Expanders are empty silicone “envelopes” placed under the pectoralis muscle, located between the breast and the chest wall. To enable the skin and soft tissues of the breast to grow, the expander is gradually filled with saline solution over a period of several weeks. The saline is injected into the expander through a valve or port in the expander. Once the expander has been completely filled, it is left in for several more weeks to months, allowing for maximal skin and soft tissue growth.
Implants are envelopes filled with liquid that are implanted into the breast tissue, and are used to form the shape of the breast. Implants may be filled with saline or silicone gel. Each type of implant has advantages and disadvantages. Your physician will discuss the types of implants with you and seek your input about the type of implant to be used.
Although there have been questions raised about the safety of silicone gel implants, the Institute of Medicine published a report in 2000 that refuted most of the claims about silicone implant hazards. After four years of extensive studies, the FDA announced in late 2006 that it had approved silicone gel-filled implants for breast augmentation for women ages 22 and older and for breast reconstruction for women of all ages.
The two manufacturers of the implants are required to conduct a large post-approval study following 40,000 women for a 10-year period after receiving implants.
- autologous tissue reconstruction - the use of the patient's own tissues to reconstruct a new breast mound.
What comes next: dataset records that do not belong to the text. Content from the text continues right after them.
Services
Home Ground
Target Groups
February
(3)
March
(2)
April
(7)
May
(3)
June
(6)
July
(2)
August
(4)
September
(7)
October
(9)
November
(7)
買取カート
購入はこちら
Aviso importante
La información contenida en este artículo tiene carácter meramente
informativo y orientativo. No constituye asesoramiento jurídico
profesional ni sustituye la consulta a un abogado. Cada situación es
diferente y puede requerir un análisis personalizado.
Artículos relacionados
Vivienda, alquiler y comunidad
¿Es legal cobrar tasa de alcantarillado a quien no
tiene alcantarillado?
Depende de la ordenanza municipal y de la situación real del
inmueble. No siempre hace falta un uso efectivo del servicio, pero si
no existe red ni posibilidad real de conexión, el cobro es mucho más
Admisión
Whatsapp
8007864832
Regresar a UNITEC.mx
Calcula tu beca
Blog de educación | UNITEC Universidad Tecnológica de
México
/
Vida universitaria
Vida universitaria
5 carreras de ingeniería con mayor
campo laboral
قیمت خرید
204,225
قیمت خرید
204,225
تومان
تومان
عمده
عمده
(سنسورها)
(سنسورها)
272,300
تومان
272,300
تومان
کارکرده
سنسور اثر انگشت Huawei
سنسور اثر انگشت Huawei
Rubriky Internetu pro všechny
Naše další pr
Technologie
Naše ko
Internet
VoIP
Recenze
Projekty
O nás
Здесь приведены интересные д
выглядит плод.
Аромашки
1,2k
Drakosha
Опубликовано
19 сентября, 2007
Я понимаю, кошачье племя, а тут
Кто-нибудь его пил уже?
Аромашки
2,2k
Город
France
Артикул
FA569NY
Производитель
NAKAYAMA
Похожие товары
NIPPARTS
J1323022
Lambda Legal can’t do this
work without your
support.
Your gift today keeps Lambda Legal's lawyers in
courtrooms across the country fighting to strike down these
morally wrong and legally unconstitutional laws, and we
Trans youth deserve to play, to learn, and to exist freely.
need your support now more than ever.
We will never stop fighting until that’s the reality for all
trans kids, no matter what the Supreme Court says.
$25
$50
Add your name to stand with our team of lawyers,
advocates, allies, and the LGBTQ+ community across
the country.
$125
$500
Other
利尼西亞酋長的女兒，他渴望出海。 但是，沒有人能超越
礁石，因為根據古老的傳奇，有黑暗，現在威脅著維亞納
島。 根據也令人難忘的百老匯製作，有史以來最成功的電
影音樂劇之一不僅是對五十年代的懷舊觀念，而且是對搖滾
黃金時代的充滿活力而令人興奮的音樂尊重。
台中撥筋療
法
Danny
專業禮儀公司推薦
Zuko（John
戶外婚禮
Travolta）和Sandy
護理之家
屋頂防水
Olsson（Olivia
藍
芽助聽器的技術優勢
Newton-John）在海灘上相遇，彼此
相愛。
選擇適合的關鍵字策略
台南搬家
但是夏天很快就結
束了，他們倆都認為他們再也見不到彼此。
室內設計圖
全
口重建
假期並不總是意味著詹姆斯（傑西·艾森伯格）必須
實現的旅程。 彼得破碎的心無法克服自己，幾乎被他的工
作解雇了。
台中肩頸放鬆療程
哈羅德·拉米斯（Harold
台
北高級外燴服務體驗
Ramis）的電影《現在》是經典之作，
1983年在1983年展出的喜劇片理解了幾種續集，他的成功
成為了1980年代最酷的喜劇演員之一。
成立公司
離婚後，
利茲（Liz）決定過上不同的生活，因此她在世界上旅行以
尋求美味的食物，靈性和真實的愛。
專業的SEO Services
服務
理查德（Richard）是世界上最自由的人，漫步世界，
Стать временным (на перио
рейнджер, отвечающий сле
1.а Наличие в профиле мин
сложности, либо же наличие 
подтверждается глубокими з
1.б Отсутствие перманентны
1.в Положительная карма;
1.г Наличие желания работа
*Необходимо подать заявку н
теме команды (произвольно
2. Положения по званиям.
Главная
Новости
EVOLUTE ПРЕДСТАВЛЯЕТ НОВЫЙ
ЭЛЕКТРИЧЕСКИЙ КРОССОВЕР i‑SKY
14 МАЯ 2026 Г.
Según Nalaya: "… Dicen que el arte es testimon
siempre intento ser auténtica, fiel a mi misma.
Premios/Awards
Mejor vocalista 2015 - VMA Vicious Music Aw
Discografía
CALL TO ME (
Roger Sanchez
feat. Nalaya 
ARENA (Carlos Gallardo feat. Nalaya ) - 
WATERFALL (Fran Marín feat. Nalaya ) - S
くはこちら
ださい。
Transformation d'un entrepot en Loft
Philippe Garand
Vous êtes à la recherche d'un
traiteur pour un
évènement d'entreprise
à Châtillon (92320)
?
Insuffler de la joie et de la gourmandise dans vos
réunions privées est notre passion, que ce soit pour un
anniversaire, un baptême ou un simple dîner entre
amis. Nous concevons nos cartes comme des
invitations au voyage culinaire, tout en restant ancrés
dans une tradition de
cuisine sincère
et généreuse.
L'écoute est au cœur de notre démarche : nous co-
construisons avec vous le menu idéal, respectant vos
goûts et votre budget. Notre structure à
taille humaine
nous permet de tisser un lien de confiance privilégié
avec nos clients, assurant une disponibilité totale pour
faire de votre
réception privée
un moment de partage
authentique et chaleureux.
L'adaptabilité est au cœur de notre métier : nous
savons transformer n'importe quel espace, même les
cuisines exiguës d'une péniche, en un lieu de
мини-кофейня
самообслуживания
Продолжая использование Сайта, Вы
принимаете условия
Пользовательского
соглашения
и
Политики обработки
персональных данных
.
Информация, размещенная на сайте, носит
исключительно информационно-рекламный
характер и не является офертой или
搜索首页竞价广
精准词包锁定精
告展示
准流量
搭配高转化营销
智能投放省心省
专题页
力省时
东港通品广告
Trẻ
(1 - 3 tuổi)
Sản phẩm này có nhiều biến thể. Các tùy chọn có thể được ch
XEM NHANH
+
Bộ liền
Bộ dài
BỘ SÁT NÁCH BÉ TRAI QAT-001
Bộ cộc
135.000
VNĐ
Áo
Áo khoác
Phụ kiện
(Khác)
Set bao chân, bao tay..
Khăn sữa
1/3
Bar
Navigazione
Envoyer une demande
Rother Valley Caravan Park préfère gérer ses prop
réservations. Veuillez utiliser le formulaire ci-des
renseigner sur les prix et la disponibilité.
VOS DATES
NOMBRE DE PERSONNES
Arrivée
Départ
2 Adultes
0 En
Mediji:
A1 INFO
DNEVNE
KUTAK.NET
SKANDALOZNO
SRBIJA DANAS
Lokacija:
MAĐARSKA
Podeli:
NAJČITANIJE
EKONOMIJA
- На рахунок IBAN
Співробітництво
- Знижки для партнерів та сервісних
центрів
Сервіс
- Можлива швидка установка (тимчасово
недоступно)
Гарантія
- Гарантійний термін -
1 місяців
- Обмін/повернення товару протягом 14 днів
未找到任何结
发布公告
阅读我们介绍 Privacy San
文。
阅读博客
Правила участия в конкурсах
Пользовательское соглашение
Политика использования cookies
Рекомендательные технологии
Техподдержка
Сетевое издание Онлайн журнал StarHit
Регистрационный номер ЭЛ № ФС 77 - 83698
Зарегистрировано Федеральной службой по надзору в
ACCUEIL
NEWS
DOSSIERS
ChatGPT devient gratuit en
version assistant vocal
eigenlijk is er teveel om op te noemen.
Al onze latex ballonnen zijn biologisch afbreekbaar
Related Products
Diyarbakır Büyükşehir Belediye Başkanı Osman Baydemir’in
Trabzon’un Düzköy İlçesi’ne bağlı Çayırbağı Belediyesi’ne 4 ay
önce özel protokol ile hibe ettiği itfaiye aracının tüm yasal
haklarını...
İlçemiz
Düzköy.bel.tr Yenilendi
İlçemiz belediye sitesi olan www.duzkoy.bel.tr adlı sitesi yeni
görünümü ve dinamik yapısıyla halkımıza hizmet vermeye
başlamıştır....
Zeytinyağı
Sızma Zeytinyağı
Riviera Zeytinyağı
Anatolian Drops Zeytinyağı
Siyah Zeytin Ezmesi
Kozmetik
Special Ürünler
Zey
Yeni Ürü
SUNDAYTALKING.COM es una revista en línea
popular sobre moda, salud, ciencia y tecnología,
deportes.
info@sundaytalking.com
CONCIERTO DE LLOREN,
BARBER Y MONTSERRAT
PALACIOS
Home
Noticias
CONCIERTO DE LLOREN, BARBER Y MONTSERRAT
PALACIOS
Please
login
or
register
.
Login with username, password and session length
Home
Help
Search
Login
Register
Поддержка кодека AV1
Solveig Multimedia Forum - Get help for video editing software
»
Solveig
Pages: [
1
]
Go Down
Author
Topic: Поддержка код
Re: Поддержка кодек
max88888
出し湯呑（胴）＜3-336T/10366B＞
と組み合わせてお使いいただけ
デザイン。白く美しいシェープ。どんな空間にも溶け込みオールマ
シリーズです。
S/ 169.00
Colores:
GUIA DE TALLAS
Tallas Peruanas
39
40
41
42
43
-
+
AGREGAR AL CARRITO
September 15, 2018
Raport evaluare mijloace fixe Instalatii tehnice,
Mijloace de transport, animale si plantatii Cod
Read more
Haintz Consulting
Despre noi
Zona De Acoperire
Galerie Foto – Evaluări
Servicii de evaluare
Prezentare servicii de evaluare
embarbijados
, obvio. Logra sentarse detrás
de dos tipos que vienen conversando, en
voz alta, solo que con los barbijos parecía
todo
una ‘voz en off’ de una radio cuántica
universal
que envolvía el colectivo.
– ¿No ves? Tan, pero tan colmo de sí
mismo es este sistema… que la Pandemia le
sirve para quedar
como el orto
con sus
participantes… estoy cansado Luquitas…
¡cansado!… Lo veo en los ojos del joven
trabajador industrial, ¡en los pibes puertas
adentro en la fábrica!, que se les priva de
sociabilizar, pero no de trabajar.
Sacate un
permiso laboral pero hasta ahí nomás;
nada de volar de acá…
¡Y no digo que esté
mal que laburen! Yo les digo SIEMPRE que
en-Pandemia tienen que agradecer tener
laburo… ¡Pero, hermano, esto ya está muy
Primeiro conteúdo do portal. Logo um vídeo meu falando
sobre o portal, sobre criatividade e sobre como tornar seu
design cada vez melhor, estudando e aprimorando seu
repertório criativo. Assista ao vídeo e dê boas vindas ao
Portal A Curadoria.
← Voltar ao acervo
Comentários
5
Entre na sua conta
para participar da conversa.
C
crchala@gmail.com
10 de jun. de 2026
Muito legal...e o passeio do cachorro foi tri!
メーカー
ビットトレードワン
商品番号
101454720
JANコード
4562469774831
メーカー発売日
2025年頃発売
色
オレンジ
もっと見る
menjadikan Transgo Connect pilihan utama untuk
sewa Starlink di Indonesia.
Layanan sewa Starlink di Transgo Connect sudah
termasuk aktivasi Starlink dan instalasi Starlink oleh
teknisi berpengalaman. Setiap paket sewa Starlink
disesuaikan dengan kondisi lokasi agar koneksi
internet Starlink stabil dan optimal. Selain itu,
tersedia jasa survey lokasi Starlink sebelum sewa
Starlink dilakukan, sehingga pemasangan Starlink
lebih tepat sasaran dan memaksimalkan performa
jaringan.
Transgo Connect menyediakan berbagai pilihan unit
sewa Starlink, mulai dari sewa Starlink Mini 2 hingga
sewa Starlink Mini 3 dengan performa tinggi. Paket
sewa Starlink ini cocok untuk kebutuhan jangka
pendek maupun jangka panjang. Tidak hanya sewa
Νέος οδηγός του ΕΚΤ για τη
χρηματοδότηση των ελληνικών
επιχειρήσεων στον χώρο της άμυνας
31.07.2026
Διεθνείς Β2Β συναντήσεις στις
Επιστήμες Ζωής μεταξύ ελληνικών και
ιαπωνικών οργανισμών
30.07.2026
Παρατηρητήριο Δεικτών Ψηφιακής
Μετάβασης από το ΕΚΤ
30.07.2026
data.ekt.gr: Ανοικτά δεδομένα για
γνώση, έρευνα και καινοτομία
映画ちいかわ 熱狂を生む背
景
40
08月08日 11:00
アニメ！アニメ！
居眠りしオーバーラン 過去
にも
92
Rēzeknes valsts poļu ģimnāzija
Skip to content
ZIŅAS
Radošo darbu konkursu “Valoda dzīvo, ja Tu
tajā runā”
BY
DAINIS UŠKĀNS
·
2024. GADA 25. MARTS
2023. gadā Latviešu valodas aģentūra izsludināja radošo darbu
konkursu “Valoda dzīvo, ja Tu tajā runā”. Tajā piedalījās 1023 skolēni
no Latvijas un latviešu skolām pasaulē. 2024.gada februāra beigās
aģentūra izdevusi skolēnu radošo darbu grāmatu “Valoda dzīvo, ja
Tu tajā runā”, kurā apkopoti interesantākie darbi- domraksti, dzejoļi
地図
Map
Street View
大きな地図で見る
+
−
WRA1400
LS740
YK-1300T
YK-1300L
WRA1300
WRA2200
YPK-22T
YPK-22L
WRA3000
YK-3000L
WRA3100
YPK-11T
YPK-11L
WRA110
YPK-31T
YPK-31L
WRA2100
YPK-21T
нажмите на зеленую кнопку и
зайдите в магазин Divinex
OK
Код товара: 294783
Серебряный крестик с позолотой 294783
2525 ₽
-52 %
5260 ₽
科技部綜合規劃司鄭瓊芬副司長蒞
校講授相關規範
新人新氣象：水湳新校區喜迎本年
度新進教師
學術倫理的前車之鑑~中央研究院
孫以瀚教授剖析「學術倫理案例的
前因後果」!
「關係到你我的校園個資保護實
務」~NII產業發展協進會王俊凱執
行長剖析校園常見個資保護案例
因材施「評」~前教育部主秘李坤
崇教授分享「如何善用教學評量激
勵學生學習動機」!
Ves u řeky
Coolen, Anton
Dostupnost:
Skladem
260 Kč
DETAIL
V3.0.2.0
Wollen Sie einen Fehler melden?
The common technique is the TRAM (transverse rectus abdominous muscle) flap. A TRAM flap involves removing an area of fat, skin, and muscle from the abdomen and stitching it in place to the mastectomy wound.
- Location options include:
- surgeon's office-based surgical facility
- outpatient surgery center
- hospital outpatient
- hospital inpatient
- Probable length of procedure:
- When performed at the time of a mastectomy, it adds about an hour or so to the surgery. Drains are put in place, and recovery time is longer due to the additional surgery, but the care afterward is the same as for mastectomy alone.
- Delayed reconstruction, as second surgery, requires more than an hour, and drains are not routinely inserted. The recovery is much quicker than it is after immediate reconstruction because the mastectomy wound has already healed.